Search code examples
microservicesprometheusmetricsprometheus-alertmanager

Firing Alerts for an activity which is supposed to happen during a particular time interval(using Prometheus Metrics and AlertManager)


I am fairly new to Prometheus alertmanager and had a doubt regarding firing alerts only during a particular period

I have a microservice which receives a file and does some processing on it, which is only invoked when it gets a message through a Kafka queue. The aforementioned is supposed to come every day between 5 am and 6 am(UTC time). The microservice has a metric which is incremented by 1 every time it receives a file. I want to raise an alert if it does not receive a file in the interval. I have created a query like this :

    expr : sum(increase(metric_name[1m]) and on() hour(vector(time()))==5) < 1
    for: 1h

My questions:-
1) Is it correct or is there a better way to do it
2) In case of no update, will it return 0 or "datapoints not found"
3) Is increase the correct function as it tends to give results in decimals due to extrapolation, but I understand if increase is 0, it will show 0

I can't really play around with scrape_intervals, which is set at 30s.


Solution

  • I have not run this expression but I expect it will cause an alert to fire at 06:00 only and then go off at 06:01. It is the only time the expression would hold true for one hour.

    Answering your questions

    1. It is correct if what you want is a single fire of alert (sending a mail by example) but then no longer firing. Even with that, the schedule is a bit tight and may get hurt by alertmanager delay causing the alert to be lost.
    2. In case of no increase, you will get the expression will evaluate to 0. It will be empty when there is an update
    3. Increase is the right function. It even takes into account reset of the counter.

    Answering if there is a better way to do it.

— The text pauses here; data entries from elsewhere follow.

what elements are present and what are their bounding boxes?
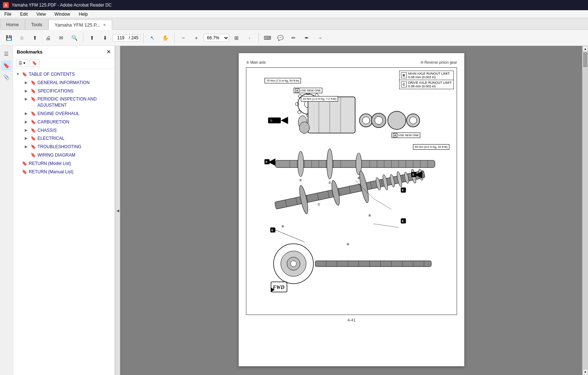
bookmark-return-model[interactable]: 🔖 RETURN (Model List) <box>13 159 115 168</box>
title-bar: A Yamaha YFM 125.PDF - Adobe Acrobat Rea… <box>0 0 588 10</box>
tab-tools[interactable]: Tools <box>25 19 48 29</box>
share-button[interactable]: → <box>314 32 326 44</box>
next-page-button[interactable]: ⬇ <box>99 32 111 44</box>
svg-line-106 <box>275 230 305 242</box>
sign-button[interactable]: ✒ <box>301 32 313 44</box>
highlight-button[interactable]: ✏ <box>288 32 299 44</box>
header-right-label: ⑩ Reverse pinion gear <box>420 60 457 64</box>
tab-close-icon[interactable]: ✕ <box>103 23 106 27</box>
bookmark-carburetion[interactable]: ▶ 🔖 CARBURETION <box>13 118 115 126</box>
zoom-in-button[interactable]: + <box>191 32 202 44</box>
svg-point-22 <box>375 117 383 125</box>
svg-text:⑨: ⑨ <box>281 225 284 228</box>
bookmarks-header: Bookmarks ✕ <box>13 46 115 58</box>
svg-text:E: E <box>402 220 404 223</box>
page-separator: / 245 <box>129 35 139 40</box>
bookmark-general-label: GENERAL INFORMATION <box>37 80 112 86</box>
bookmark-chassis-label: CHASSIS <box>37 127 112 134</box>
scroll-thumb[interactable] <box>583 52 587 67</box>
info-letter-b: B <box>401 72 407 78</box>
svg-rect-23 <box>388 111 406 130</box>
bookmark-periodic[interactable]: ▶ 🔖 PERIODIC INSPECTION AND ADJUSTMENT <box>13 95 115 110</box>
menu-help[interactable]: Help <box>78 11 90 17</box>
scroll-track[interactable] <box>583 52 588 369</box>
attachments-button[interactable]: 📎 <box>1 72 12 82</box>
svg-text:E: E <box>266 160 267 163</box>
bookmark-icon: 🔖 <box>31 119 36 125</box>
page-number: 4-41 <box>246 318 457 322</box>
bookmark-icon: 🔖 <box>31 88 36 94</box>
tab-document[interactable]: Yamaha YFM 125.P... ✕ <box>48 20 112 30</box>
bookmark-electrical[interactable]: ▶ 🔖 ELECTRICAL <box>13 134 115 143</box>
close-bookmarks-button[interactable]: ✕ <box>107 49 111 55</box>
menu-window[interactable]: Window <box>53 11 72 17</box>
info-box: B MAIN AXLE RUNOUT LIMIT:0.08 mm (0.003 … <box>399 71 454 89</box>
thumbnails-button[interactable]: ☰ <box>1 49 12 59</box>
menu-edit[interactable]: Edit <box>19 11 29 17</box>
bookmarks-expand-button[interactable]: ☰ ▾ <box>16 59 28 67</box>
expand-icon: ▶ <box>25 145 29 149</box>
scroll-down-button[interactable]: ▼ <box>583 369 588 375</box>
bookmark-troubleshooting-label: TROUBLESHOOTING <box>37 144 112 150</box>
bookmark-general-info[interactable]: ▶ 🔖 GENERAL INFORMATION <box>13 79 115 87</box>
bookmark-return-manual[interactable]: 🔖 RETURN (Manual List) <box>13 168 115 176</box>
bookmarks-button[interactable]: 🔖 <box>1 60 12 71</box>
header-left-label: ⑤ Main axle <box>246 60 266 64</box>
toolbar-divider-4 <box>258 33 259 43</box>
bookmark-wiring[interactable]: 🔖 WIRING DIAGRAM <box>13 151 115 159</box>
zoom-out-button[interactable]: − <box>178 32 189 44</box>
hand-tool-button[interactable]: ✋ <box>160 32 171 44</box>
bookmark-icon: 🔖 <box>31 96 36 102</box>
upload-button[interactable]: ⬆ <box>29 32 41 44</box>
bookmark-specs-label: SPECIFICATIONS <box>37 88 112 94</box>
cursor-button[interactable]: ↖ <box>147 32 158 44</box>
tab-tools-label: Tools <box>31 22 42 27</box>
print-button[interactable]: 🖨 <box>42 32 54 44</box>
zoom-select[interactable]: 66.7% 50% 75% 100% 125% 150% <box>204 34 229 42</box>
page-number-input[interactable] <box>114 35 127 40</box>
bookmarks-options-button[interactable]: 🔖 <box>29 59 40 67</box>
bookmark-specifications[interactable]: ▶ 🔖 SPECIFICATIONS <box>13 87 115 95</box>
fit-page-button2[interactable]: ↓ <box>244 32 255 44</box>
fit-page-button[interactable]: ⊞ <box>231 32 242 44</box>
expand-icon: ▼ <box>16 72 20 76</box>
svg-line-112 <box>373 224 399 228</box>
pdf-page: ⑤ Main axle ⑩ Reverse pinion gear B MAIN… <box>239 53 464 366</box>
page-content: ⑤ Main axle ⑩ Reverse pinion gear B MAIN… <box>246 60 457 359</box>
prev-page-button[interactable]: ⬆ <box>86 32 98 44</box>
bookmark-troubleshooting[interactable]: ▶ 🔖 TROUBLESHOOTING <box>13 143 115 151</box>
search-button[interactable]: 🔍 <box>68 32 80 44</box>
bookmarks-title: Bookmarks <box>17 49 43 55</box>
svg-text:⑩: ⑩ <box>346 242 349 246</box>
svg-text:⑤: ⑤ <box>328 181 331 185</box>
bookmark-toc[interactable]: ▼ 🔖 TABLE OF CONTENTS <box>13 70 115 79</box>
bookmark-icon: 🔖 <box>31 111 36 116</box>
svg-text:⑧: ⑧ <box>368 214 371 217</box>
toolbar: 💾 ☆ ⬆ 🖨 ✉ 🔍 ⬆ ⬇ / 245 ↖ ✋ − + 66.7% 50% … <box>0 30 588 46</box>
tab-bar: Home Tools Yamaha YFM 125.P... ✕ <box>0 18 588 30</box>
info-row-c: C DRIVE AXLE RUNOUT LIMIT:0.08 mm (0.003… <box>400 80 453 89</box>
diagram-svg: ① <box>246 68 457 315</box>
scroll-up-button[interactable]: ▲ <box>583 46 588 52</box>
toolbar-divider-1 <box>83 33 83 43</box>
svg-point-50 <box>327 149 333 179</box>
svg-text:④: ④ <box>299 178 302 182</box>
bookmark-electrical-label: ELECTRICAL <box>37 135 112 142</box>
svg-text:E: E <box>271 229 273 232</box>
menu-file[interactable]: File <box>3 11 13 17</box>
save-button[interactable]: 💾 <box>3 32 15 44</box>
mail-button[interactable]: ✉ <box>55 32 67 44</box>
menu-view[interactable]: View <box>35 11 47 17</box>
pdf-content-area: ⑤ Main axle ⑩ Reverse pinion gear B MAIN… <box>121 46 582 375</box>
bookmark-button[interactable]: ☆ <box>16 32 28 44</box>
bookmark-chassis[interactable]: ▶ 🔖 CHASSIS <box>13 126 115 135</box>
svg-point-20 <box>362 117 370 124</box>
svg-text:①: ① <box>270 119 273 122</box>
comment-button[interactable]: 💬 <box>275 32 286 44</box>
callout-10nm: 10 Nm (1.0 m·kg, 7.2 ft·lb) <box>301 96 338 102</box>
bookmark-engine[interactable]: ▶ 🔖 ENGINE OVERHAUL <box>13 110 115 118</box>
info-text-c: DRIVE AXLE RUNOUT LIMIT:0.08 mm (0.003 i… <box>408 81 452 88</box>
keyboard-button[interactable]: ⌨ <box>262 32 273 44</box>
tab-home[interactable]: Home <box>0 19 25 29</box>
svg-point-25 <box>409 117 417 124</box>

    Regarding your expression, you can have the same result, without for clause, with:

    expr: increase(metric_name[1h])==0 and on() hour()==6 and on() minute()<1
    

    It reads a : starting at 6am and for 1 minutes, if there was no increase of metric over the lasthour.

    Alerting longer

    If you want the alert to last longer (say for the day and you silence it when it is solved), you can use sub-queries;

    expr: increase((metric and on() hour()==5)[18h:])==0 and on() hour()>5
    

    It reads as : starting at 6am (hour()>5), compute the increase over 5-6am for the next 18 hours. If you like having a pending, you can drop the trailing on() hour()>5 and use a for: 1h clause.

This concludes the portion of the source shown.